The voice bloomed inside his head—too loud, too familiar now. Not spoken aloud. Not imagined either. Just there.

Kael stiffened. "Get out of my head."

"That is not how this works." Sarai's tone was emotionless, ancient. "The Core has fused. The Binding is complete. You are my Vessel now."

He clenched his fists. "I'm not your anything."

A long silence.

Then, more softly: "I would not have chosen this either."

Kael swayed slightly. His body felt wrong. Off-balance. Like something else was inside his skin, pressing outward. A heartbeat that wasn't his own thumped beneath his ribs, deeper than blood.

"Why me?" he asked finally. "Why not someone—anyone—better?"

"There were none. You survived the Core's pulse. You touched what should have vaporized you.
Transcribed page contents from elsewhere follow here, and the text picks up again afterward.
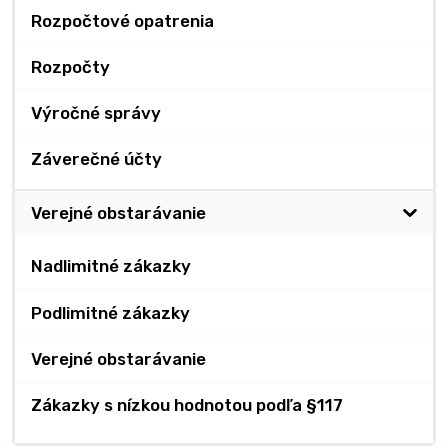
Rozpočtové opatrenia
Rozpočty
Výročné správy
Záverečné účty
Verejné obstarávanie
Nadlimitné zákazky
Podlimitné zákazky
Verejné obstarávanie
Zákazky s nízkou hodnotou podľa §117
That… intrigued me."

"That's not a reason," he snapped.

"It's the only one you'll get."

Kael looked around, grounding himself.

The room was circular, domed, built from blackstone and glassite, veined with violet runelines. He stood on a central platform surrounded by concentric rings of what looked like ancient consoles—metal and stone fused, archaic and alien.

He'd only seen ruins like this in salvager lore: Pre-Fall Aeon strongholds. Most were sealed or buried beneath the high cities. This one… this one was waking.
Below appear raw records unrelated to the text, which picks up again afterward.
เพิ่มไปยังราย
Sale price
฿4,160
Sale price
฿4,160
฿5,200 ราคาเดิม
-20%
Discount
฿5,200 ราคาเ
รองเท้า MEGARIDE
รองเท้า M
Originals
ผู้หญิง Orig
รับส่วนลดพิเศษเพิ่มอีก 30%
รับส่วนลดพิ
Runelights blinked to life.

A column at the far end hissed open, releasing vapor. A mechanical construct stepped out, its joints smooth, its eyes twin sapphires behind a smooth, oval helm.

Kael instinctively stepped back, reaching for his ghostgear—only to realize the lockbreaker on his arm had fused with his skin.

Integrated.

"What the hell…?"

"The Core rewrites," Sarai said. "It adapts what you are. And what you are… was broken."

"You bitch—"

"You were Hollowed. Now you are not."

The construct stopped a few feet from him and dropped to one knee.

"Command recognized. Welcome, First Resonant of Sarai."

Kael blinked. "What did you just call me?"

The construct bowed its head. "You carry the Aeon Pulse. You are Host. Voice. Vessel."

Kael shook his head, stepping away. "No. No, no, no—I'm not joining your war. I just wanted a score. A big enough one to get out of this garbage chute of a world. You picked the wrong guy."

"You are not being asked to fight," Sarai replied.

Kael laughed bitterly. "Yeah? Then why do I feel like a grenade waiting to go off?"

There was silence again. This time it felt… cold.

"Because you are," she said finally. "Your body was not meant to hold me. The longer we stay bound without balance, the faster you will burn."

Kael's chest tightened.

"So I'm gonna die?"

"Unless you find resonance. Unless you learn to wield what I am. Yes."

The door behind the construct slid open.

Wind rushed in—cold, dry, laced with ozone and dust. Beyond it stretched a massive shaft that plunged down into darkness, lit only by the pulse of violet lights along the inner walls. A transport rail, broken and rusting, wound down into infinity.

Kael stared.

"Where does it go?"

"To the Hollowroot. The heart of this world. My tomb… and your rebirth."